→ **TASK PROMPT**
Find each line below containing the word "grid" and copy it.

→ **PROVIDED MATERIAL**
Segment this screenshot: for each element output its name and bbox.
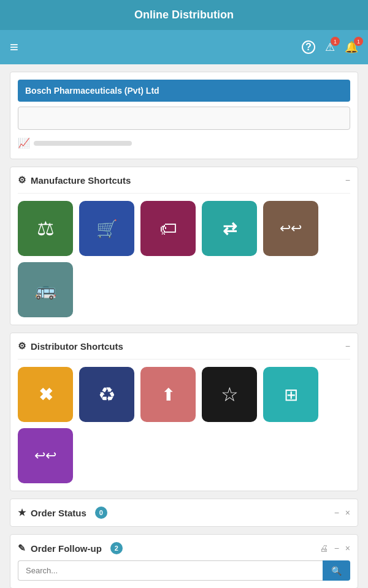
manufacture-collapse[interactable]: − bbox=[345, 175, 350, 185]
star-icon: ☆ bbox=[221, 383, 239, 406]
chart-row: 📈 bbox=[18, 135, 350, 151]
order-status-close[interactable]: × bbox=[345, 508, 350, 518]
distributor-controls: − bbox=[345, 341, 350, 351]
app-title: Online Distribution bbox=[134, 9, 234, 21]
order-status-minimize[interactable]: − bbox=[334, 508, 339, 518]
cancel-button[interactable]: ✖ bbox=[18, 367, 73, 422]
tag-button[interactable]: 🏷 bbox=[140, 201, 196, 256]
boxes-icon: ⊞ bbox=[284, 385, 298, 405]
chart-icon: 📈 bbox=[18, 137, 30, 149]
return-button[interactable]: ↩↩ bbox=[18, 428, 73, 483]
upload-icon: ⬆ bbox=[161, 385, 175, 405]
distributor-shortcuts-card: ⚙ Distributor Shortcuts − ✖ ♻ ⬆ ☆ bbox=[10, 333, 358, 491]
followup-title-text: Order Follow-up bbox=[31, 543, 102, 554]
followup-close[interactable]: × bbox=[345, 543, 350, 553]
app-header: Online Distribution bbox=[0, 0, 368, 30]
transfer-button[interactable]: ⇄ bbox=[202, 201, 257, 256]
order-status-title: ★ Order Status 0 bbox=[18, 507, 107, 519]
scale-button[interactable]: ⚖ bbox=[18, 201, 73, 256]
followup-badge: 2 bbox=[110, 542, 123, 554]
cancel-icon: ✖ bbox=[39, 385, 53, 405]
company-dropdown-wrapper: Bosch Pharmaceuticals (Pvt) Ltd bbox=[18, 80, 350, 102]
help-icon: ? bbox=[302, 40, 315, 54]
company-card: Bosch Pharmaceuticals (Pvt) Ltd 📈 bbox=[10, 72, 358, 159]
order-status-star-icon: ★ bbox=[18, 507, 26, 518]
manufacture-controls: − bbox=[345, 175, 350, 185]
bus-button[interactable]: 🚌 bbox=[18, 262, 73, 317]
manufacture-title: ⚙ Manufacture Shortcuts bbox=[18, 175, 131, 186]
followup-search-input[interactable] bbox=[18, 560, 323, 581]
manufacture-grid: ⚖ 🛒 🏷 ⇄ ↩↩ 🚌 bbox=[18, 201, 350, 317]
followup-minimize[interactable]: − bbox=[334, 543, 339, 553]
order-status-controls: − × bbox=[334, 508, 350, 518]
company-select[interactable]: Bosch Pharmaceuticals (Pvt) Ltd bbox=[18, 80, 350, 102]
boxes-button[interactable]: ⊞ bbox=[263, 367, 318, 422]
followup-header: ✎ Order Follow-up 2 🖨 − × bbox=[18, 542, 350, 554]
main-content: Bosch Pharmaceuticals (Pvt) Ltd 📈 ⚙ Manu… bbox=[0, 64, 368, 588]
warning-button[interactable]: ⚠ 1 bbox=[325, 40, 335, 54]
followup-controls: 🖨 − × bbox=[320, 543, 350, 553]
undo-icon: ↩↩ bbox=[280, 221, 302, 236]
recycle-button[interactable]: ♻ bbox=[79, 367, 134, 422]
order-status-badge: 0 bbox=[95, 507, 107, 519]
order-status-header: ★ Order Status 0 − × bbox=[18, 507, 350, 519]
cart-icon: 🛒 bbox=[96, 219, 118, 239]
order-status-title-text: Order Status bbox=[31, 508, 86, 518]
transfer-icon: ⇄ bbox=[223, 219, 237, 239]
nav-actions: ? ⚠ 1 🔔 1 bbox=[302, 40, 358, 54]
upload-button[interactable]: ⬆ bbox=[140, 367, 196, 422]
distributor-grid: ✖ ♻ ⬆ ☆ ⊞ ↩↩ bbox=[18, 367, 350, 483]
help-button[interactable]: ? bbox=[302, 40, 315, 54]
distributor-header: ⚙ Distributor Shortcuts − bbox=[18, 341, 350, 360]
followup-title: ✎ Order Follow-up 2 bbox=[18, 542, 123, 554]
distributor-collapse[interactable]: − bbox=[345, 341, 350, 351]
search-icon: 🔍 bbox=[331, 566, 342, 576]
hamburger-icon bbox=[10, 40, 18, 55]
chart-bar bbox=[34, 141, 132, 146]
manufacture-header: ⚙ Manufacture Shortcuts − bbox=[18, 175, 350, 194]
followup-search-button[interactable]: 🔍 bbox=[323, 560, 350, 581]
star-button[interactable]: ☆ bbox=[202, 367, 257, 422]
secondary-select[interactable] bbox=[18, 107, 350, 130]
menu-button[interactable] bbox=[10, 39, 18, 56]
tag-icon: 🏷 bbox=[159, 219, 177, 239]
notification-button[interactable]: 🔔 1 bbox=[345, 40, 358, 54]
followup-edit-icon: ✎ bbox=[18, 543, 26, 554]
bus-icon: 🚌 bbox=[35, 280, 56, 300]
recycle-icon: ♻ bbox=[98, 383, 116, 406]
order-followup-card: ✎ Order Follow-up 2 🖨 − × 🔍 bbox=[10, 534, 358, 588]
nav-bar: ? ⚠ 1 🔔 1 bbox=[0, 30, 368, 64]
manufacture-shortcuts-card: ⚙ Manufacture Shortcuts − ⚖ 🛒 🏷 ⇄ bbox=[10, 167, 358, 325]
warning-badge: 1 bbox=[331, 37, 340, 46]
distributor-title-text: Distributor Shortcuts bbox=[31, 341, 123, 352]
distributor-title: ⚙ Distributor Shortcuts bbox=[18, 341, 123, 352]
distributor-gear-icon: ⚙ bbox=[18, 341, 26, 352]
followup-search-row: 🔍 bbox=[18, 560, 350, 581]
cart-button[interactable]: 🛒 bbox=[79, 201, 134, 256]
secondary-dropdown-wrapper bbox=[18, 107, 350, 130]
order-status-card: ★ Order Status 0 − × bbox=[10, 499, 358, 527]
undo-button[interactable]: ↩↩ bbox=[263, 201, 318, 256]
followup-print-button[interactable]: 🖨 bbox=[320, 543, 328, 553]
return-icon: ↩↩ bbox=[34, 448, 56, 464]
bell-badge: 1 bbox=[354, 37, 363, 46]
scale-icon: ⚖ bbox=[37, 217, 55, 240]
gear-icon: ⚙ bbox=[18, 175, 26, 186]
manufacture-title-text: Manufacture Shortcuts bbox=[31, 175, 131, 186]
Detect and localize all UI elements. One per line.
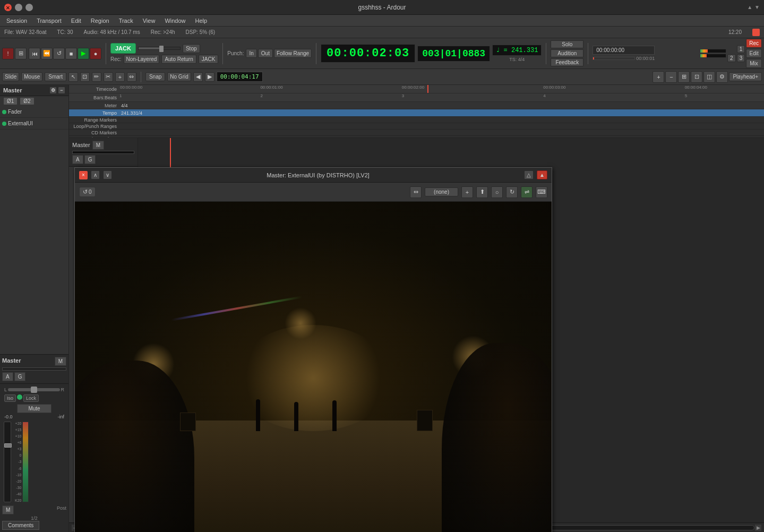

→ **OUTPUT OF THE TASK**
manufacture-grid: ⚖ 🛒 🏷 ⇄ ↩↩ 🚌 bbox=[18, 201, 350, 317]
distributor-grid: ✖ ♻ ⬆ ☆ ⊞ ↩↩ bbox=[18, 367, 350, 483]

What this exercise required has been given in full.